The sole time he felt fickleness from her came when they encountered the Goat. Philippe could not help wondering what history was between them, that the sight or scent of that young man some days made her ardent, and other days turned her temporarily into stone.
Philippe had been eleven when his family moved to Vergers, and her enmity was already fully established—as was the Goat’s perpetually lingering, apologetic presence.
Emma refused to tell the story. A tale in which one is mortified does not bear repeating. However, that is not the same thing as saying the events never occurred.
He did not call himself the Goat, of course. Didier desired to be known as the Wolf. That was the title he invented for himself, instructing villagers, insisting that people elsewhere knew him by that name alone. Which people? Which elsewhere? Emma knew he was no traveler, with friends in other places, merely a farm boy gone adrift, no more wolf than she was field mouse.

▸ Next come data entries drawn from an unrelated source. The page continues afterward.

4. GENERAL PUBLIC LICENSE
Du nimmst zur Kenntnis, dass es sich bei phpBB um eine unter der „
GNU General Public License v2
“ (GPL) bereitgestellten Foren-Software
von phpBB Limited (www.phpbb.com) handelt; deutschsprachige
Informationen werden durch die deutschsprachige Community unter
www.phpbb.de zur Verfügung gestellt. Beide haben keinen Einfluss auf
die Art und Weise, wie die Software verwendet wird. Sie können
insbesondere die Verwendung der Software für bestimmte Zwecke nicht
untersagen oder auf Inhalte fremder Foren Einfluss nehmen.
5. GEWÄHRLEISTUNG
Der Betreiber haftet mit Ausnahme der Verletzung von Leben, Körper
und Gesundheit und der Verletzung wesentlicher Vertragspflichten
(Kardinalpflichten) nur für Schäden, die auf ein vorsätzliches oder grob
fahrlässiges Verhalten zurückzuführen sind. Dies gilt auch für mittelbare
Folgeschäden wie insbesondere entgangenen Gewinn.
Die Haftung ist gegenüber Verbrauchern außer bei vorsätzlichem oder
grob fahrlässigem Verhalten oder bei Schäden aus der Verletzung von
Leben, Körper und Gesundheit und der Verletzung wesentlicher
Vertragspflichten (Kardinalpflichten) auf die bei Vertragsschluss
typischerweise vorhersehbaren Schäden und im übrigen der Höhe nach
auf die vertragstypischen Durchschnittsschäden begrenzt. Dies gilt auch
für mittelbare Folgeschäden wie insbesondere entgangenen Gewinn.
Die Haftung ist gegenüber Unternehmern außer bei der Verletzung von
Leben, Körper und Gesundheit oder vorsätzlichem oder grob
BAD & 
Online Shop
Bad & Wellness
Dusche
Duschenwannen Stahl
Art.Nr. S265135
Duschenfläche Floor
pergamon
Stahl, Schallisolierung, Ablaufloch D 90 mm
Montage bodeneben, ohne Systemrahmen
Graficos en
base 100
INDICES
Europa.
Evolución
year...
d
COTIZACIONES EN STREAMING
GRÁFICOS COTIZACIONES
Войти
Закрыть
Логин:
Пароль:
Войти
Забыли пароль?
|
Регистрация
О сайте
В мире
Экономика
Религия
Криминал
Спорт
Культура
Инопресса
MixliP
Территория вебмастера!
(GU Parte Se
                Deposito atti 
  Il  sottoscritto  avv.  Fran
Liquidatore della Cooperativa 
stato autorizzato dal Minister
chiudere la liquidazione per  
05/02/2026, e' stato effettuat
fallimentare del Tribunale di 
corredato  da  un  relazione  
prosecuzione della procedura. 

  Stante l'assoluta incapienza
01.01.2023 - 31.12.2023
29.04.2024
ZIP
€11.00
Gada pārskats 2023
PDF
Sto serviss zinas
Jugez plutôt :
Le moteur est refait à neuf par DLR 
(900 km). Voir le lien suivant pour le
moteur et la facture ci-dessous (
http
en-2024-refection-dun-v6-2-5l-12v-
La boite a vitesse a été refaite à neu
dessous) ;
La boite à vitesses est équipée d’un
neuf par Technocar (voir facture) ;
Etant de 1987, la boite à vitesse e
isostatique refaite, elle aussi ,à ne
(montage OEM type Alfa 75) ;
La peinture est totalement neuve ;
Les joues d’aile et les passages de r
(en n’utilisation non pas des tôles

Kinder villagers were indulgent, though, and called him the Wolf in his presence. Behind his back was another matter. From adolescence on, Didier had sought to be manlier than his nature. It always backfired. He volunteered for the national army, only to be dismissed for weak eyesight. He attempted to join the fishermen, but injured his back hauling a loaded net. He tried to grow a beard but it came in thin and only on his chin. One afternoon at the weekly town market, Odette joked that perhaps Didier had no onions, and Emma wisecracked that he looked like a goat. The gossiping biddies cackled and the nickname stuck.
Once upon a time, however, Emma and Didier had been classmates, their mothers dear friends. Yet he teased her all through childhood, and not playfully. He pulled her hair, stole her papers, called her names. One day his mother sliced her thumb while butchering a leg of lamb, and the resulting infection killed her in a fortnight. Adolescent Emma found that the funeral and sympathy made Didier oddly interesting.